Is there a problem of racial inequality in the American workplace? Do organizations consciously or unconsciously and consistently violate their stated values? The answer is YES, absolutely.
When we began Culture-Rific, we committed to lead with this mission: We want YOU to have the best days of your life at work.
As leaders, we are advocates for the people we care about — ALL people at work. As white people, we have benefited from a system that unfairly and disproportionally disadvantages our black colleagues, employees, and friends. Corporate trainer Dana Brownlee makes it perfectly clear both why and how this is the case in her article for Forbes, “Dear White People: Here Are 5 Uncomfortable Truths Your Black Colleagues Need You to Know.”
Arguably, the bigger threat for racial justice in the workplace isn’t the rampant, overt racist who is more likely to be an obvious, easily detected “enemy”, but instead the more likable workplace “friend” who just chooses to look the other way, not get involved or rationalize inappropriate behavior or unjust systems or processes […].”
— Dana Brownlee
Black men and women and people of color are NOT having the best days of their lives at work. We want to change this. We have some ideas and actions to take.
What are the useful, challenging practices of the thought leaders in the industry?
We have been following the words and actions of organizational consultants Korn Ferry. Their recent Zoom webinars and articles demonstrate how to have conversations that are real and provoke change.
How do your people practices measure up? What does your big data tell you?
Audit your systems for recruitment, hiring, and promotion for systemic bias. Find out if and how well you are living up to the promise of racial inclusion and a diverse workforce. When you look at the analytics from a different perspective you may start to see where and why there is unfairness in your organization. Using the data that you uncover, change the system. You may need to start over, like what Condé Nast is doing.
Mentorship, mentorship, mentorship.
As a leader, take on a mentee or set up a mentorship program. This creates a fair process for ALL employees to have the chance to develop their careers through job rotations, challenging assignments and projects, development positions, and promotions. But do it thoughtfully. Make sure the connections between mentor and mentee are correct in order to foster genuine care and connection. Keep in mind that mentorship is not one-directional- the benefits go upward and sideways, too.

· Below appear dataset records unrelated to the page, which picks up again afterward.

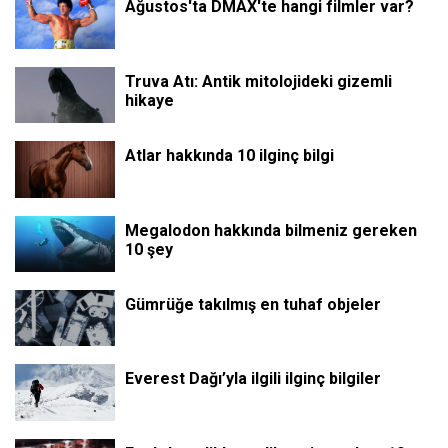
Ağustos'ta DMAX'te hangi filmler var?
Truva Atı: Antik mitolojideki gizemli
hikaye
Atlar hakkında 10 ilginç bilgi
Megalodon hakkında bilmeniz gereken
10 şey
Gümrüğe takılmış en tuhaf objeler
Everest Dağı’yla ilgili ilginç bilgiler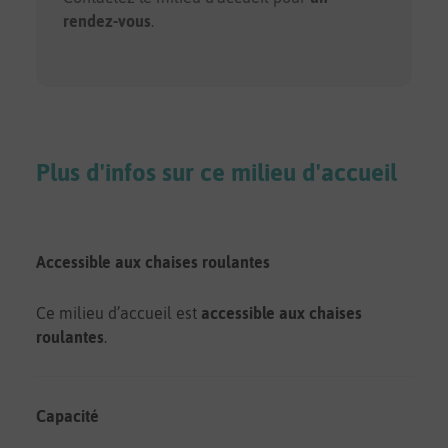
rendez-vous
.
Plus d'infos sur ce milieu d'accueil
Accessible aux chaises roulantes
Ce milieu d’accueil est
accessible aux chaises
roulantes
.
Capacité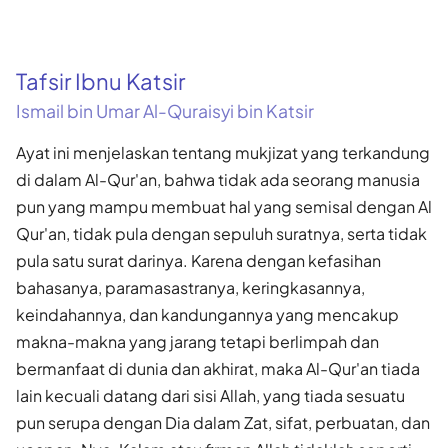
Tafsir Ibnu Katsir
Ismail bin Umar Al-Quraisyi bin Katsir
Ayat ini menjelaskan tentang mukjizat yang terkandung
di dalam Al-Qur'an, bahwa tidak ada seorang manusia
pun yang mampu membuat hal yang semisal dengan Al
Qur'an, tidak pula dengan sepuluh suratnya, serta tidak
pula satu surat darinya. Karena dengan kefasihan
bahasanya, paramasastranya, keringkasannya,
keindahannya, dan kandungannya yang mencakup
makna-makna yang jarang tetapi berlimpah dan
bermanfaat di dunia dan akhirat, maka Al-Qur'an tiada
lain kecuali datang dari sisi Allah, yang tiada sesuatu
pun serupa dengan Dia dalam Zat, sifat, perbuatan, dan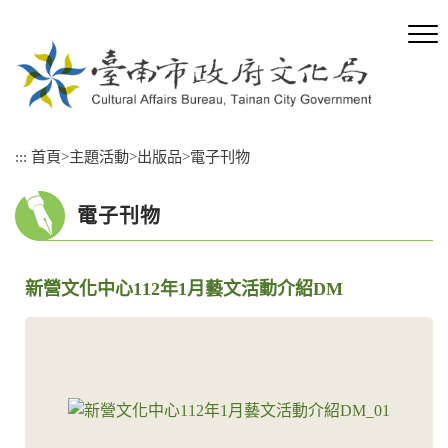
跳
到
主
要
內
容
區
:::
首頁
>
主題活動
>
出版品
>
電子刊物
塊
電子刊物
新營文化中心112年1月藝文活動介紹DM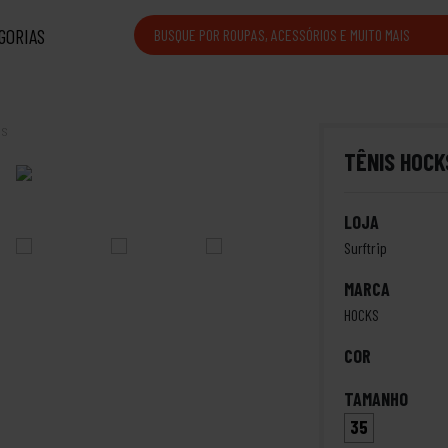
GORIAS
is
TÊNIS HOCK
LOJA
Surftrip
MARCA
HOCKS
COR
TAMANHO
35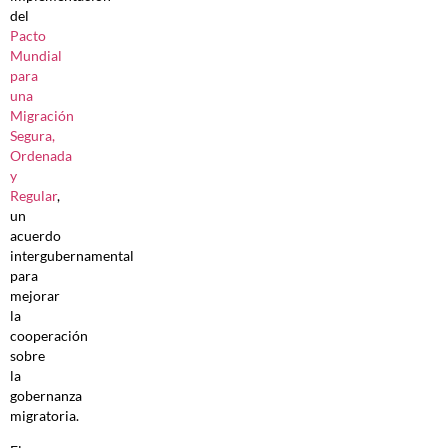
del
Pacto
Mundial
para
una
Migración
Segura,
Ordenada
y
Regular
,
un
acuerdo
intergubernamental
para
mejorar
la
cooperación
sobre
la
gobernanza
migratoria.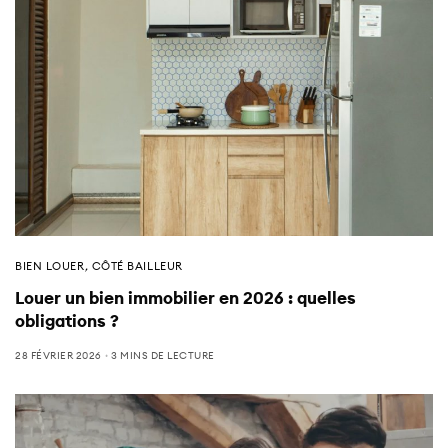
BIEN LOUER
,
CÔTÉ BAILLEUR
Louer un bien immobilier en 2026 : quelles
obligations ?
28 FÉVRIER 2026
3 MINS DE LECTURE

Create a psychologically safe space.
A study by Google, described in this article for Inc. by Justin Bariso of EQ Applied, shows that the number one factor in successful teams is a space where employees feel safe to speak up without fear of retribution. Today that means not just in the daily operations of the company, but also against policies and practices that are exclusive.
Look at both the blatant and subtle ways your culture is communicating to your team. What do your company rituals and norms say about who you are and what you care about? What do your artifacts and art say? What are the pictures and the paperweights that sit on your desk? Make sure they line up with your consciously stated and lived values.
This is the sweet spot where the impact is found. The pause is really about the choices we make — a slowing down in order to stop unconscious bias and behavior. In the pause, we can see how bias shows up, how quickly it takes over, and just how impactful mindfulness is in arresting unconscious behavior.
Culture-Rific stands for inclusion at work. We see this is not happening, and we want to change this. Being a positive influence is a choice, and it is one that we consciously choose today and every day.
The journey of a thousand miles starts with a single step. It’s a journey that does not need to be walked alone — it cannot be walked alone.
We are with you and for you in partnership. Peace — Claire and Regina.